It’s raining again, but the dog must go out.
“Take my poncho,” he says. And so I do. In the green poncho and green rubber boots I must look like a giant insect, but nobody else wants to be out in the rain, so there is no one around to see me.
The rain is gentle, not a bad time to be outside. With 6 months of belly, I am much slower now. I take a plodding pace and thus have all the more time to look around me.
The light filtered through rainclouds somehow makes everything seem brighter, vivid. There is yarrow shining white as the moon. Scarlet fireweed burns to be noticed in its autumnal glory. Poplar leaves, whose youthful spring green first turned silver with summer leaf-miners, now change again to the yellow of fall. Rosehips glow like Christmas lights. I pluck one and eat the bland yet pleasing flesh.

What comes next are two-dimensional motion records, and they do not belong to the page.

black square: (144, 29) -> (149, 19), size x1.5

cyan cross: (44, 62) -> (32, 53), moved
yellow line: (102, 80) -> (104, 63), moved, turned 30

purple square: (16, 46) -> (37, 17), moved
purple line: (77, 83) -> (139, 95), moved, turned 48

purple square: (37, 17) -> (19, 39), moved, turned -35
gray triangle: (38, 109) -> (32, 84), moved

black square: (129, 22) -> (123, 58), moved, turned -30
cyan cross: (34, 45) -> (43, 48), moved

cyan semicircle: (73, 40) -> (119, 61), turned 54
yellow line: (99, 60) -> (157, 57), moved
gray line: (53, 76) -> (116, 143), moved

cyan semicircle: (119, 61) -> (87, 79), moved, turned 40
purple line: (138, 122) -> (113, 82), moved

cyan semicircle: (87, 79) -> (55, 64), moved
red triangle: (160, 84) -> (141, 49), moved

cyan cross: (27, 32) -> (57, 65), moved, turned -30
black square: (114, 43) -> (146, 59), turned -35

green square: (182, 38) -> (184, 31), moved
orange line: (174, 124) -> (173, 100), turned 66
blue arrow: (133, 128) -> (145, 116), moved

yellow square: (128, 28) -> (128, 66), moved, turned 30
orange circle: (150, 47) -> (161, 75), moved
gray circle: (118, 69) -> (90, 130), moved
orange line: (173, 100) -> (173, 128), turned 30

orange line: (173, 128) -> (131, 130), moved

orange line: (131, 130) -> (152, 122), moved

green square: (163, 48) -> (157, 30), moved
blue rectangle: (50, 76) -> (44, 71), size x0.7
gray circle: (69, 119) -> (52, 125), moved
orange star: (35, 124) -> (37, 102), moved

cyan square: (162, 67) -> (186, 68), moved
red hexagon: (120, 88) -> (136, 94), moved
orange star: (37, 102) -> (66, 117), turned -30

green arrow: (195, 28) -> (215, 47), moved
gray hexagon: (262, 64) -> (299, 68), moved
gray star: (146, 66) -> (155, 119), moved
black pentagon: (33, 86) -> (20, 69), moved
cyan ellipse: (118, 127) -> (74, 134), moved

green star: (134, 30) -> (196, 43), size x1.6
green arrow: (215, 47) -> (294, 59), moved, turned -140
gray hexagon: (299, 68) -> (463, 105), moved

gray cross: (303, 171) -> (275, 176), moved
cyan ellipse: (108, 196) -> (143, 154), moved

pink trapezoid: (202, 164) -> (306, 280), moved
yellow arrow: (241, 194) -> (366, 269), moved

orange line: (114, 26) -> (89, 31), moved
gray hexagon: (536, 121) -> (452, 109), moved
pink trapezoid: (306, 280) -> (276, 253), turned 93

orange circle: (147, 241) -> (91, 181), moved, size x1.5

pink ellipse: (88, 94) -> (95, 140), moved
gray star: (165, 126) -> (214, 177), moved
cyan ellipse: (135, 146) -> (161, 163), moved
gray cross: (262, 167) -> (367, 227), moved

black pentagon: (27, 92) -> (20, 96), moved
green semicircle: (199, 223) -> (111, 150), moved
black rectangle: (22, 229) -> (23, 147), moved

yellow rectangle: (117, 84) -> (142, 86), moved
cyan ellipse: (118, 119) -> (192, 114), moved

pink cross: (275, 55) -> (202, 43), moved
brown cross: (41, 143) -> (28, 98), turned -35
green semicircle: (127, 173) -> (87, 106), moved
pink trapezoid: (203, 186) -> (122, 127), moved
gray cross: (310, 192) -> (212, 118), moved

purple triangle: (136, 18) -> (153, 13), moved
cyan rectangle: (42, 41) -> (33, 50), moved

Drops of rain hang heavy at the ends of long pine needles. It is only since moving north that I have learned to remember which is a spruce tree and which is pine. Now even my toddler can tell a spruce cone from a pinecone.
I take hold of a spruce branch and create a rainstorm of my own. I put my thumb out to touch a droplet suspended from a pine needle and of course it finds me irresistable. The droplet rests there on the pad of my thumb, a bright bead. When I put my finger down to it, I can hold it up, stretch it, see the forest in miniature in the tiny crystal ball. I laugh at my fanciful thoughts.
My heavy boots slide down the trails, trails turned to wet clay in the rain. The dog runs in and out of the tall grasses, smiling at me with his tongue lolling out. He looks like a fuzzy pup with this rain in his hair.
After a while, there is home again. I splash through one more puddle, listen to a few more rain drops, then I head inside. Truly it is autumn in the Yukon.